In stenosis there may alsa be angina pectoris (chest pain) an exertian because insufficient blood reaches the coronary arteries to provide the extra oxygen needed by the heart muscle during exercise. As the problem progresses, it may produce shortness of breath, angina (chest pain), light-headedness, dizziness, and even fainting, especially upon exertion. Many elderly people with aortic stenosis remain free of symptoms. For aortic regurgitation, regular checks are also important to make sure that the heart is not strained. This may happen even with mild symptoms.

Diagnosis of Aortic Valve Disease

There are a number of pathologies that can produce murmurs that are apparently from the aortic valve.

  • Aortic stenosis
  • Aortic sclerosis
  • Aortic regurgitation
  • Subacute bacterial endocarditis
  • Dilatation of the root of the aorta that may also lead to a leaking valve.
  • Flow murmurs. These are turbulence from high cardiac output in anaemia, thyrotoxicosis and marked aortic regurgitation.
  • Murmurs originating from the pulmonary valve with disease of that valve or ASD. The pulmonary and aortic areas are very close.

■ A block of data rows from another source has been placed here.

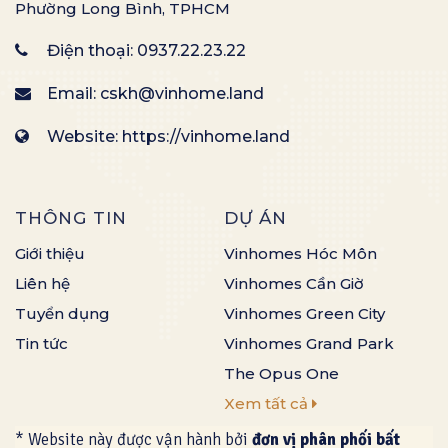
Phường Long Bình, TPHCM
Điện thoại:
0937.22.23.22
Email:
cskh@vinhome.land
Website: https://vinhome.land
THÔNG TIN
DỰ ÁN
Giới thiệu
Vinhomes Hóc Môn
Liên hệ
Vinhomes Cần Giờ
Tuyển dụng
Vinhomes Green City
Tin tức
Vinhomes Grand Park
The Opus One
Xem tất cả
* Website này được vận hành bởi
đơn vị phân phối bất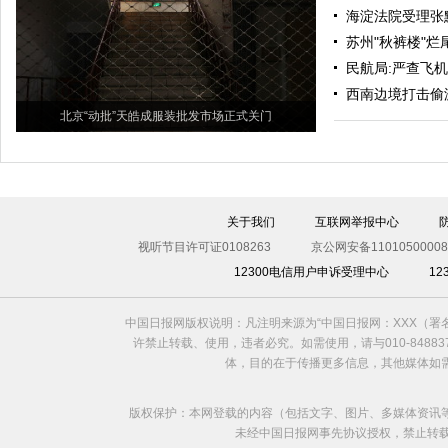
海淀法院受理张
苏州"秋裤楼"烂
民航局:严查飞
西南边境打击偷渡
北京“动批”天皓成服装批发市场正式关门
关于我们
互联网举报中心
视听节目许可证0108263
京公网安备11010500008
12300电信用户申诉受理中心
1
中国日报网版权说明：凡注明来源为“中国日报网：XXX（
许禁止转载、使用，违者必究。如需使用，请与010-8488
体，目的在于传播更多信息，其他媒体如
版权保护：本网登载的内容（包括文字、图片、多媒体资讯
未经中国日报网事先协议授权，禁止转载使用。给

Treatment of Aortic Valve Disease

Limitations on strenuous activity (especially lifting heavy objects) are recommended, particularly for those with aortic stenosis. Pulmanary oedema or congestive cardiac failure must be treated if the heart can no longer compensate for the valve disarder. The valve consists, of three semicircular flaps called cusps. In a healthy valve the cusps open with each heartbeat allowing blood to be pumped into the aorta, and clase tightly as the heart relaxes, preventing blood from flawing back into the ventricle.

Surgical correction or replacement, of the valve can also greatly improve the patient's outlook in many cases. A similar method (Doppler) measures the blood flowing through the valve. It is a good way of measuring the narrowing or leaking of an abnormal aortic valve. If there is doubt about the severity, a cardiac catheterization may be needed. This involves threading small tubes, called catheters, into the heart from blood vessels in the arm or groin. It is usually needed before an operation.